In 2019, the Committee on Economic, Social and Cultural Rights similarly found that claimants must show a personal impact, not just a general concern about the state’s action (S.C. & G.P. v Italy). While actio popularis claims are available in some national jurisdictions, this is less common and not an option at the international or regional levels.

What Does this Mean for the Right to a Healthy Environment?

This approach to standing can be distilled down to two key requirements. First, applicants must be particularly affected as individuals or members of a particular group. Second, the harm must have actually occurred or be imminent. Each of these requirements is potentially problematic for enforcing the right to a healthy environment.

The cases show that it’s fairly easy to show an individualised impact if a person lives near a polluted waterway or a toxic waste dump which harms their health. But if the problem is more general or remote, for instance the loss of habitat, or inappropriate development that threatens an ecosystem, then showing the necessary personal impact to establish standing will be more difficult.

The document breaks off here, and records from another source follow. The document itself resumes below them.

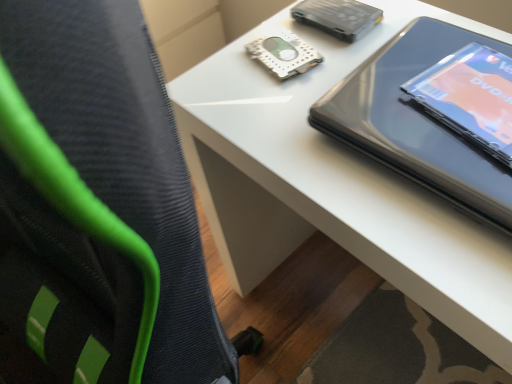 What do you see at coordinates (333, 183) in the screenshot? I see `white glossy table at upper right` at bounding box center [333, 183].

This screenshot has width=512, height=384. What are the coordinates of `white glossy table at upper right` in the screenshot? It's located at pos(333,183).

Measure the distance between point (x=393, y=227) and camera.

Point (x=393, y=227) and camera are 16.61 inches apart from each other.

In order to face white glossy table at upper right, should I rotate leftwards or rightwards?

Rotate right and turn 21.727 degrees.

Consider the image. What is the approximate width of matte black tablet at upper right?

It is 10.93 inches.

I want to click on matte black tablet at upper right, so click(x=417, y=121).

The width and height of the screenshot is (512, 384). What do you see at coordinates (417, 121) in the screenshot? I see `matte black tablet at upper right` at bounding box center [417, 121].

The recent HRC decision in Billy et al v Australia helps illustrate these challenges. The HRC admitted the Torres Strait Islanders’ complaint, acknowledging that the loss of marine ecosystems from climate change affects them directly because of the cultural importance of those ecosystems and resources. Applying the test outlined above, the applicants could establish a personal impact arising from the environmental harm through the link to their culture and traditions. But absent that cultural connection it could be more difficult to show a direct or personal impact, and there is a risk that this sort of approach creates a burden for First Nations peoples to enforce the right to a healthy environment by linking it to their cultural rights.

The case also demonstrates the challenge of enforcing rights against anticipated environmental harms. Some parts of the claim were unsuccessful because the majority of the Committee felt that there was still time for Australia to take action to avoid the harm from rising seas. That is, the harm from climate change was not yet imminent.

Showing victim status for environmental claims may prove difficult because environmental harm isn’t always something that people experience personally and directly and because the harm, while it may be foreseeable or even anticipated, isn’t always imminent.

Does Standing Really Matter?

Clearly there are challenges if we try to use conventional approaches to standing to enforce the right to a healthy environment. However, some might ask whether enforceability really matters. The UNGA resolution has been widely celebrated despite not being legally binding. Certainly, the level of support for the resolution is a very significant statement (161 votes in favour, no votes against, eight abstentions). In a similar vein, perhaps the value of the right to a healthy environment lies in its symbolism of the inextricable relationship between the environment and human rights. 

However, if the right cannot be legally enforced, some might come to question its contribution and even its legitimacy. Successful environmental rights cases in the past have usually involved clear impacts on other rights, like the rights to culture, health, or private and family life. Without special rules for standing, we may struggle to enforce the right to a healthy environment as something distinct, and not just as a restatement of the environmental dimensions of other rights. If all it does is protect rights we already have, we could question its contribution.

This points to a potentially bigger question about how we define the right to a healthy environment. Can it protect the environment in an ecocentric sense, or does it only capture the anthropocentric value of the environment, that is, the way it supports the enjoyment of other human rights?

Confirming the importance of the environment to human rights is a huge contribution of the right to a healthy environment, but further work is needed on the question of enforcement. Without a broad basis for standing, we may find that the right is unable to live up to its potential.